# TASK DESCRIPTION
A copy is needed of each line in the records that has the word "حقنة".
*** Opening of RECORDS FOR PROCESSING ***
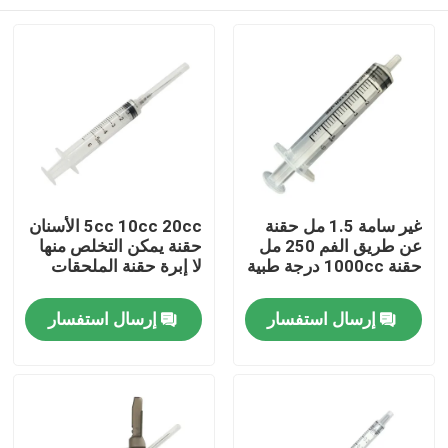
غير سامة 1.5 مل حقنة
5cc 10cc 20cc الأسنان
عن طريق الفم 250 مل
حقنة يمكن التخلص منها
حقنة 1000cc درجة طبية
لا إبرة حقنة الملحقات
منزل
إرسال استفسار
إرسال استفسار
المنتجات
حول بنا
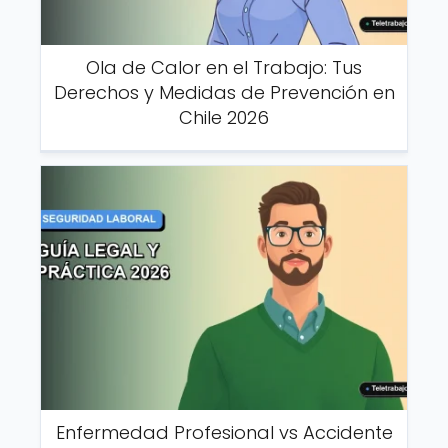
Ola de Calor en el Trabajo: Tus
Derechos y Medidas de Prevención en
Chile 2026
Enfermedad Profesional vs Accidente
*** Close of RECORDS FOR PROCESSING ***
# WORKED SOLUTION
غير سامة 1.5 مل حقنة
حقنة يمكن التخلص منها
حقنة 1000cc درجة طبية
لا إبرة حقنة الملحقات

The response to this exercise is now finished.